The years rolled by and Ron raised a family, including a son, Ron, Jr., who shares his love of hot-rodding. Ron now lives in Boerne, Texas, and currently owns a ’31 Ford truck and a ’40 Ford and his son enjoys a ’65 Chevy pickup. Ron remarried after his first wife passed away, and it was his second wife’s urging that brought him to “the one that got away.”
“I was looking on eBay and ran across this car,” he says. “Other than it being an Impala rather than a Bel Air, it was close to the way I’d ordered mine – same Nassau Blue with a 327 and everything. When I showed it to her and reminded her of the one I couldn’t afford when I was 20, she said, ‘You can afford it now, you should get it.’ And after thinking about, I did just that.”
The car was part of a collection that was being sold off. It had been treated to a complete body-off restoration in Colorado and came with a full build book documenting the work. Save for a little rust in the quarter panel and a door, it was as solid as they can get. Ron says he bought it without going out to look at it. “I told the guy, you’re a car guy,” Ron said. “If I fly all the way out there and look at it, what would I be disappointed in? And he said, ‘to be honest, the clock doesn’t work.’ And I laughed and said I thought that wasn’t enough to be a deal breaker, and that I’d buy it.”
When it arrived, the man had told the truth – the car was nearly perfect. Ron is a fan of always “buying the best car you can start with,” and in doing that he was able to skip the months of restoration work and concentrate on making suitable changes to his new Impala. “The wheels and tires were the skinny originals,” he said. “It also had an antenna that leaned over that I wasn’t crazy about. So I brought it to my son, Ron, Jr., in Houston for a little shop time.”

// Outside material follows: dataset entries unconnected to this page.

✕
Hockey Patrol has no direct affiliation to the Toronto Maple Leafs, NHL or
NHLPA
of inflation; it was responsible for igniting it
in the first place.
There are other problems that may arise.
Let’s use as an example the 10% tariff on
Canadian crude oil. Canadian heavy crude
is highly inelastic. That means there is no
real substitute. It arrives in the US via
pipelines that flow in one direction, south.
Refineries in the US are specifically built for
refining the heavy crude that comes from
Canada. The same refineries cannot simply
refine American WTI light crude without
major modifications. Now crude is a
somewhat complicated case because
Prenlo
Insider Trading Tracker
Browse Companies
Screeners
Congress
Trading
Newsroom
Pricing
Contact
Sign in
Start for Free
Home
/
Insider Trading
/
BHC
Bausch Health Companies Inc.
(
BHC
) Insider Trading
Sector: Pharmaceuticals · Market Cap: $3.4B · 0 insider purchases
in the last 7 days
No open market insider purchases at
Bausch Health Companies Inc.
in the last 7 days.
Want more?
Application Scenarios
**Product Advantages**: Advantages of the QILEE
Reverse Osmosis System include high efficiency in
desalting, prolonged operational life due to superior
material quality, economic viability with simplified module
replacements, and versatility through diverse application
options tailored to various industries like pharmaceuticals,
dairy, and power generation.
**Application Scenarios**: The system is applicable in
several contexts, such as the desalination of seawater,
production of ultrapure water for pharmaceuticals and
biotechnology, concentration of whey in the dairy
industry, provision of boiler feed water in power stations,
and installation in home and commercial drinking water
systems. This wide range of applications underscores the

The first order of business was to upgrade the front brake drums to discs. Ron, Jr. then installed a full RideTech air suspension to dial the ride height in, and they replaced the skinny steel wheels and bias-plies with a set of 18- and 20-inch Billet Specialties wheels wrapped in redline tires from Diamondback Classics.
To keep cool in the Texas heat, they added a Vintage Air package and a new aluminum radiator without disturbing the 327. Most recently, Ron had the Hot Rod Garage in Boerne, Texas, upgrade the steering column to a chromed one from ididit, and topped it with a new 15-inch ’59 Impala-style steering wheel, color-keyed to match the blue bench seat interior, for a finishing touch.
At the young age of 75, Ron is finally cruising in his Nassau Blue dream ’62 that he wanted all those years ago. One has to think that this car should get to be enjoyed a little more, as his original car would’ve probably been drag-raced and discarded for something faster as time went on. Maybe there is value in waiting until the time is right to enjoy the ride after all.